Face The Music
Brian Bender & Little Shop of Horas : Eyn Velt (US,2008)***
I was contacted asking to check out Brian Bender’s albums; I found it strange how one man could lead and play in so many styles, and I wondered how he would blend them. I could only find out by listening. Brian’s latest album is called “Eyn Velt”, which combines Jewish melodies (from Klezmer and Chassidic origins or interpretations, and flavoured by his experience in Hebrew music) mixed with Latin, Caribbean, African and Middle Eastern rhythms. For each section and tune he used musicians who specialize in a certain genre to keep things authentic. Brian himself is used to playing in various traditions of genres of African reggae, Jewish folk, Celtic, World Beat, Afrobeat, Juju, Brazilian, Salsa/meringue, Latin Jazz, blues, Dixieland jazz, jazz and ska. He himself plays trombone, keyboards, trumpet, melodica and percussion. The blend between them gets richer by the way of playing, and is not just a way of playing or certain tunes to different rhythmic areas. Basically Brian is a player whose own style, here, is a blend of jazz flavoured more “tragic” sounds of the melodica, Klezmer and Hebrew melodies, while the new blending sounds optimistic and light and also, so easy. The “blend” is not in that it changed anything from the original sources of traditions, which was also the intention, no matter how unusual combinations of tunes and melodies in theory might be. The compositions hang well together and sound like one logical compositional concept, making in music a bit of a meeting place where each person keeps this whole identity intact. On the Turkish melody “Artik” were added some personal fantasies, making it fit perfectly within the other tracks. A perfect listen showing a playground of traditions blended with a personality.
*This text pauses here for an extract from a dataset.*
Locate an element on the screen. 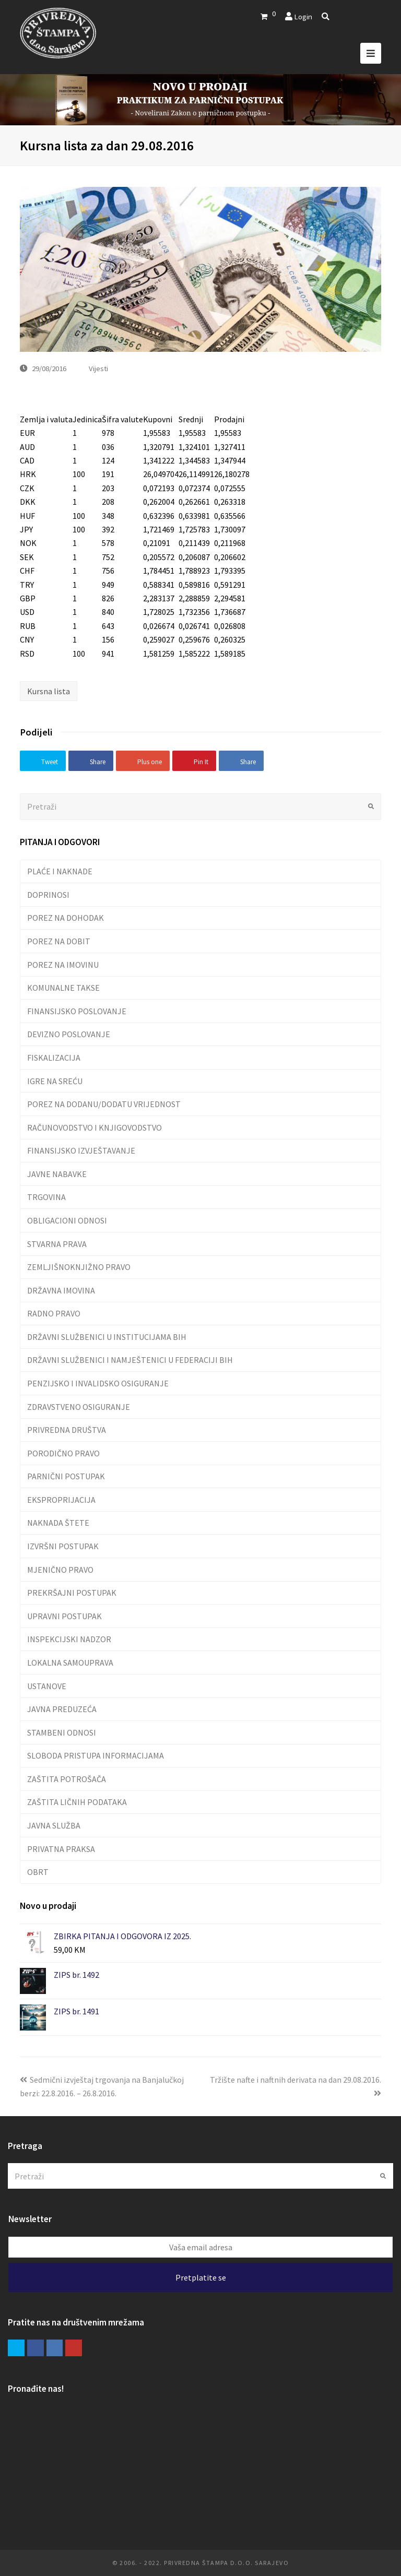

Guests on the album were Frank London (Klezmatics, Hasidic New Wave), Alicia Svigals (Klezmatics, Mikveh), Charles Neville (Neville Brothers), Stuart Brotman (Brave Old World), Grant Smith (Klezmer Conservatory Band), Jose Gonzalez (Bando Criollo), Raquy Danziger (Raquy & The Cavemen) and Backa Niang (Gokh-Bi System).
Face The Music
Brian Bender & The World Beatniks : Urban Jungle (US,2007)**
Even when the same talent is present in this album, the ‘Urban Jungle’ is much lighter entertainment, played with pleasure by Brian on trombone mostly, but with a feeling he’s playing much more along, like a player, a bit more than being a composer. Jazz makes most links, but we also hear a Turkish and rather Balkan (actually klezmer/Arabic) making an alternation point, afrobeat, samba, reggae and funk have its share as well. Enjoyable music, but still, the new album shows a much stronger vision. Besides, my interests are creative blends, crossovers and fusions with a creative vision, and I'm more enthusiastic when that comes out best. This is more an album that presents an urban exoticism of enjoyment that can easily be adapted in a jazz flavoured context.
Guests on the album were Eric Krasno (Soulive), Adam Deitch (Avarage White Band, Lettuce), Charles Neville (Neville Brothers) and Jose Gonzalez (Bando Criollo).